Ham, Pea & Leek Pasta
Can we all agree that ham and peas are meant to be eaten together? I really can’t think of a better combination and this tasty number on point! We were out harvesting peas all morning for our CSA members when the idea for this recipe came to me. I was craving something fresh, easy and packed full of Tumbleweed Farm goodness. Aside from the fresh vegetables I wanted to incorporate some of the pork from our pigs last season. We had a few ham steaks in the chest freezer that needed to be used up and this recipe hit the spot! It was so damn satisfying and on the table in less than 30 minutes. You really can’t beat that! I hope you all love this simple weeknight meal as much as we do. It pairs well with a glass of crisp white wine and your favorite dinner date–even if that dinner date is your dog or cat. Good company can come in any form!

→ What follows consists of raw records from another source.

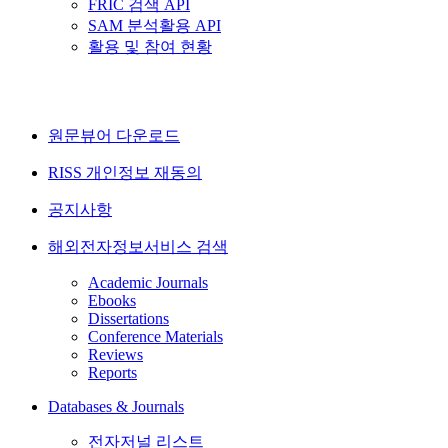
FRIC 검색 API
SAM 분석활용 API
활용 및 참여 현황
원문뷰어 다운로드
RISS 개인정보 재동의
공지사항
해외전자정보서비스 검색
Academic Journals
Ebooks
Dissertations
Conference Materials
Reviews
Reports
Databases & Journals
전자저널 리스트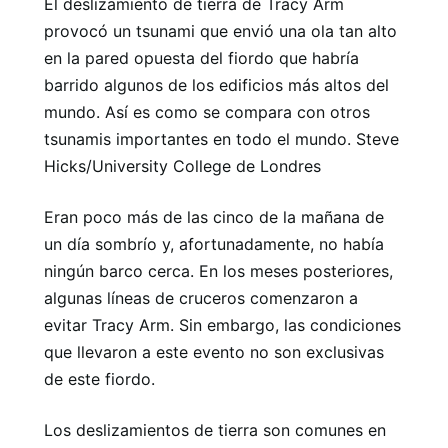
El deslizamiento de tierra de Tracy Arm
provocó un tsunami que envió una ola tan alto
en la pared opuesta del fiordo que habría
barrido algunos de los edificios más altos del
mundo. Así es como se compara con otros
tsunamis importantes en todo el mundo. Steve
Hicks/University College de Londres
Eran poco más de las cinco de la mañana de
un día sombrío y, afortunadamente, no había
ningún barco cerca. En los meses posteriores,
algunas líneas de cruceros comenzaron a
evitar Tracy Arm. Sin embargo, las condiciones
que llevaron a este evento no son exclusivas
de este fiordo.
Los deslizamientos de tierra son comunes en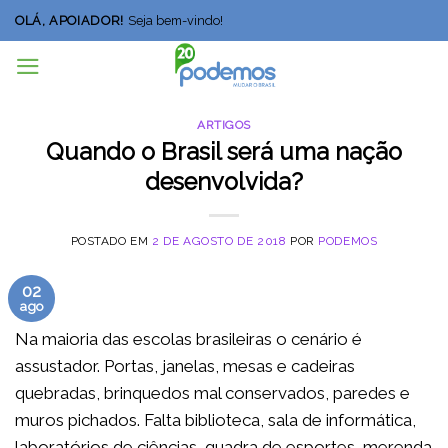
Skip
OLÁ, APOIADOR!
Seja bem-vindo!
to
content
ARTIGOS
Quando o Brasil será uma nação
desenvolvida?
POSTADO EM
2 DE AGOSTO DE 2018
POR
PODEMOS
02
ago
Na maioria das escolas brasileiras o cenário é
assustador. Portas, janelas, mesas e cadeiras
quebradas, brinquedos mal conservados, paredes e
muros pichados. Falta biblioteca, sala de informática,
laboratórios de ciências, quadra de esportes, merenda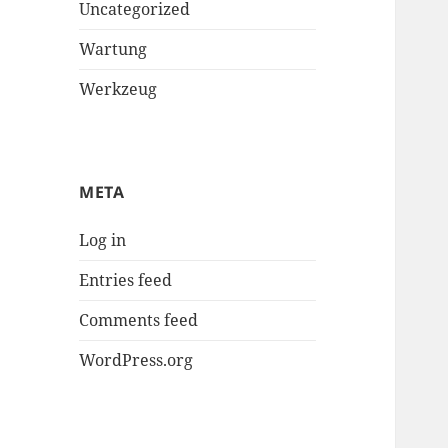
Uncategorized
Wartung
Werkzeug
META
Log in
Entries feed
Comments feed
WordPress.org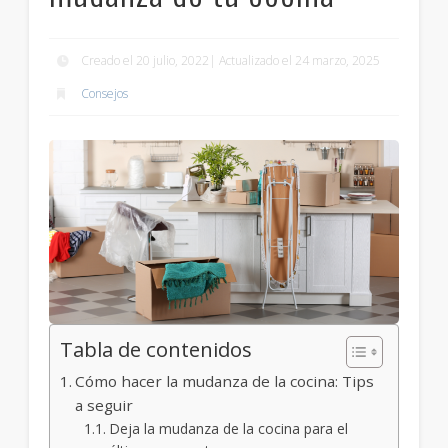
Creado el 20 julio, 2022| Actualizado el 24 marzo, 2025
Consejos
Tabla de contenidos
Cómo hacer la mudanza de la cocina: Tips
a seguir
Deja la mudanza de la cocina para el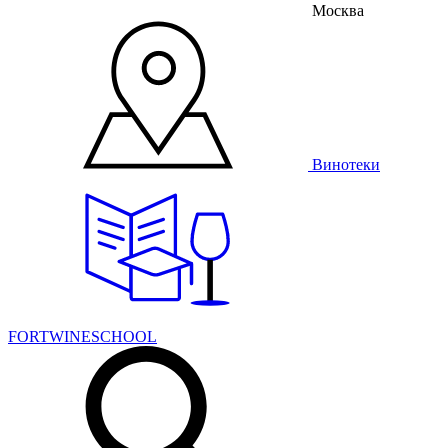
Москва
Винотеки
FORTWINESCHOOL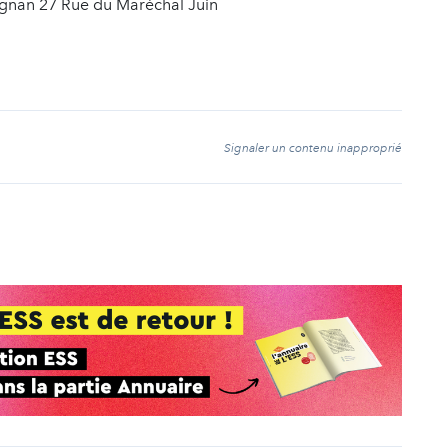
ignan 27 Rue du Maréchal Juin
t
Signaler un contenu inapproprié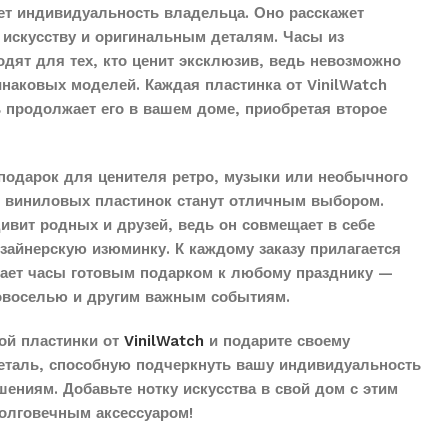
ет индивидуальность владельца. Оно расскажет
 искусству и оригинальным деталям. Часы из
дят для тех, кто ценит эксклюзив, ведь невозможно
наковых моделей. Каждая пластинка от VinilWatch
ь продолжает его в вашем доме, приобретая второе
подарок для ценителя ретро, музыки или необычного
з виниловых пластинок станут отличным выбором.
дивит родных и друзей, ведь он совмещает в себе
айнерскую изюминку. К каждому заказу прилагается
елает часы готовым подарком к любому празднику —
овоселью и другим важным событиям.
ой пластинки от
VinilWatch
и подарите своему
еталь, способную подчеркнуть вашу индивидуальность
ениям. Добавьте нотку искусства в свой дом с этим
олговечным аксессуаром!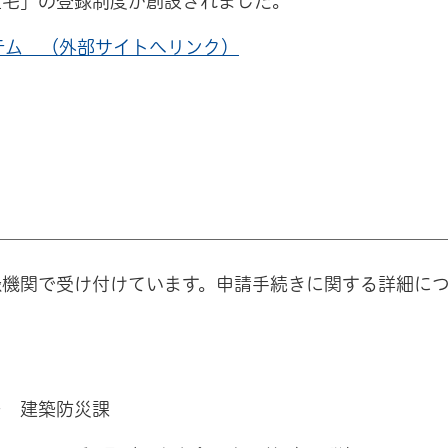
住宅」の登録制度が創設されました。
テム （外部サイトへリンク）
機関で受け付けています。申請手続きに関する詳細に
 建築防災課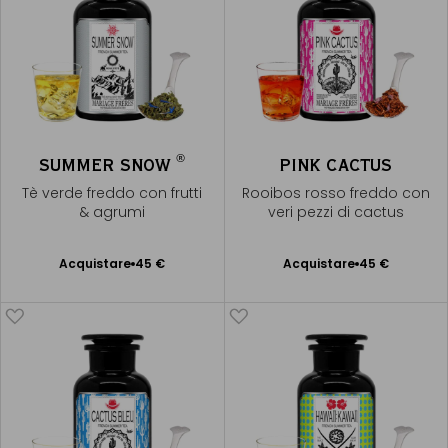
®
SUMMER SNOW
PINK CACTUS
Tè verde freddo con frutti
Rooibos rosso freddo con
& agrumi
veri pezzi di cactus
Acquistare
45 €
Acquistare
45 €
Aggiungere
Aggiungere
al Carrello
al Carrello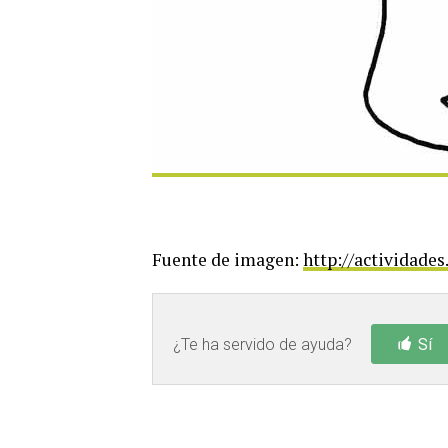
Fuente de imagen:
http://actividade
¿Te ha servido de ayuda?
Sí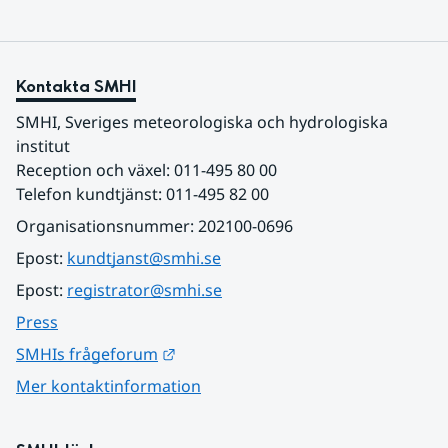
Kontakta SMHI
SMHI, Sveriges meteorologiska och hydrologiska 
institut
Reception och växel: 011-495 80 00
Telefon kundtjänst: 011-495 82 00
Organisationsnummer: 202100-0696
Epost: 
kundtjanst@smhi.se
Epost: 
registrator@smhi.se
Press
Länk till annan webbplats.
SMHIs frågeforum
Mer kontaktinformation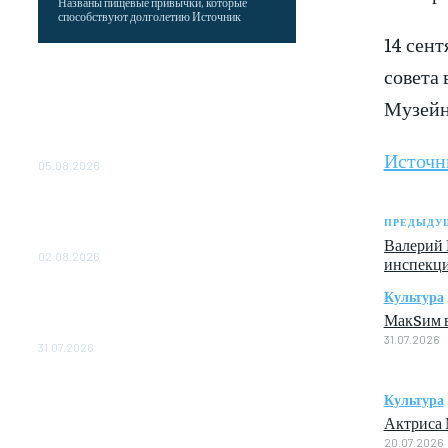
Названы пищевые привычки, которые
способствуют долголетию Источник
14 сент
совета 
Как подчеркнул Путин, начало заливки
бетона в фундамент первого
Музейн
энергоблока означает переход проекта в
практическую фазу. По его словам,
строительство АЭС станет одним из...
Источн
05.08.2026
Выгодные билеты в «азиатский Лас-
Вегас» – перелет Москва-Макао за 40
ПРЕДЫДУЩ
тысяч рублей
Валерий 
02.08.2026
инспекци
Чемпион Медиалиги ФК "10" Азамата
Культура
Мусагалиева еле обыграл "Космос" в
МакSим в
Кубке России
31.07.2026
31.07.2026
Культура
Актриса 
20.07.2026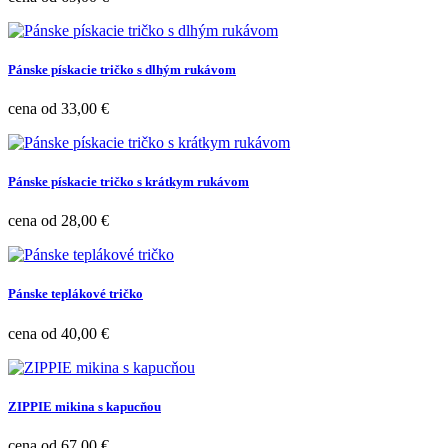
Pánske pískacie tričko s dlhým rukávom
Cena
cena od
33,00 €
Pánske pískacie tričko s krátkym rukávom
Cena
cena od
28,00 €
Pánske teplákové tričko
Cena
cena od
40,00 €
ZIPPIE mikina s kapucňou
Cena
cena od
67,00 €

Cheers from Tumbleweed Farm!
Ham, Pea and Leek Pasta
Prep Time: 10 minutes Cook Time: 15 minutes Serves: 4
- 1 pound pasta (any type will do)
- 3 tablespoons unsalted butter (divided)
- 3 leeks, thinly sliced (white and pale green parts only)
- 10 ounces fresh or frozen shelling peas
- 1/4 pound ham steak, roughly chopped
- 1/2 cup dry white wine (or chicken stock)
- 3/4 cup heavy cream
- 4 ounces ricotta cheese
- 1/3 cup chopped fresh dill
- salt and pepper
- pinch of crushed red pepper flakes
- In a large pot of boiling salted water, cook the pasta until al dente. Drain and return to the pot and toss with 1 tablespoon of the butter to prevent sticking.
- Meanwhile, in a large skillet, heat the remaining butter over medium high heat. Add the leeks and cook until golden, about 4 minutes. Add the peas and ham and cook until the peas are hot and the ham is lightly browned, about 5 minutes. Add the wine and crank the heat up and cook, stirring occasionally until it's reduce by about half, about 1 minute. Stir in the cream, reduce the heat to medium and cook, stirring often until slightly thickened, about 3-5 minutes.
- Pour the cream sauce into the pasta pot, add the ricotta and dill and season with plenty of salt and pepper. Sprinkle with crushed red pepper flakes to taste.
NotesUse this recipe as a guide and adjust measurements and ingredients as necessary
Sounds yummy and it is going to be dinner here very soon.
Dear Andrea can you recommend a dinner recipe you can make ahead and freeze?
BTW I got a Spiralizer through Amazon and now I just need to find me some turnips to make your delicious recipe.